I have built a model to train a convolutional autoencoder in TensorFlow. I followed the instructions on Reading Data from the TF documentation to read in my own images of size 233 x 233 x 3. Here is my convert_to() function adapted from those instructions:
def convert_to(images, name):
"""Converts a dataset to tfrecords."""
num_examples = images.shape[0]
rows = images.shape[1]
cols = images.shape[2]
depth = images.shape[3]
filename = os.path.join(FLAGS.tmp_dir, name + '.tfrecords')
print('Writing', filename)
writer = tf.python_io.TFRecordWriter(filename)
for index in range(num_examples):
print(images[index].size)
image_raw = images[index].tostring()
print(len(image_raw))
example = tf.train.Example(features=tf.train.Features(feature={
'height': _int64_feature(rows),
'width': _int64_feature(cols),
'depth': _int64_feature(depth),
'image_raw': _bytes_feature(image_raw)}))

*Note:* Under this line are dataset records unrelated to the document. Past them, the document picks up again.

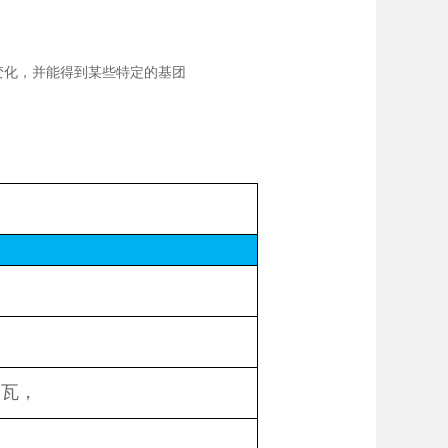
变化，并能得到某些特定的基团
1瓦，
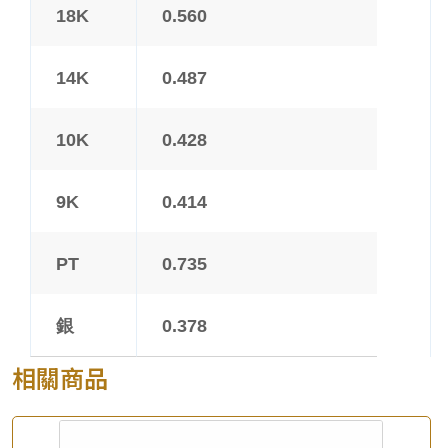
18K
0.560
14K
0.487
10K
0.428
9K
0.414
PT
0.735
銀
0.378
相關商品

writer.write(example.SerializeToString())
writer.close()
When I print the size of the image at the start of the for loop, the size is 162867, but when I print after the .tostring() line, the size is 1302936. This causes problems down the road because the model thinks my input is 8x what it should be. Is it better to change the 'image_raw' entry in the Example to _int64_feature(image_raw) or to change the way I convert it to a string?
Alternatively, the problem could be in my read_and_decode() function, e.g. the string is not properly being decoded or the example not being parsed...?

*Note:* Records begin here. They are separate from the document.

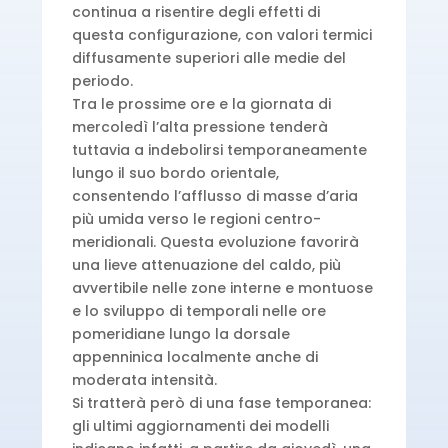
continua a risentire degli effetti di
questa configurazione, con valori termici
diffusamente superiori alle medie del
periodo.
Tra le prossime ore e la giornata di
mercoledì l’alta pressione tenderà
tuttavia a indebolirsi temporaneamente
lungo il suo bordo orientale,
consentendo l’afflusso di masse d’aria
più umida verso le regioni centro-
meridionali. Questa evoluzione favorirà
una lieve attenuazione del caldo, più
avvertibile nelle zone interne e montuose
e lo sviluppo di temporali nelle ore
pomeridiane lungo la dorsale
appenninica localmente anche di
moderata intensità.
Si tratterà però di una fase temporanea:
gli ultimi aggiornamenti dei modelli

def read_and_decode(self, filename_queue):
reader = tf.TFRecordReader()
_, serialized_example = reader.read(filename_queue)
features = tf.parse_single_example(
serialized_example,
features={
'height': tf.FixedLenFeature([], tf.int64),
'width': tf.FixedLenFeature([], tf.int64),
'depth': tf.FixedLenFeature([], tf.int64),
'image_raw': tf.FixedLenFeature([], tf.string)
})
# Convert from a scalar string tensor to a uint8 tensor
image = tf.decode_raw(features['image_raw'], tf.uint8)
# Reshape into a 233 x 233 x 3 image and apply distortions
image = tf.reshape(image, (self.input_rows, self.input_cols, self.num_filters))
image = data_sets.normalize(image)
image = data_sets.apply_augmentation(image)
return image
Thank you!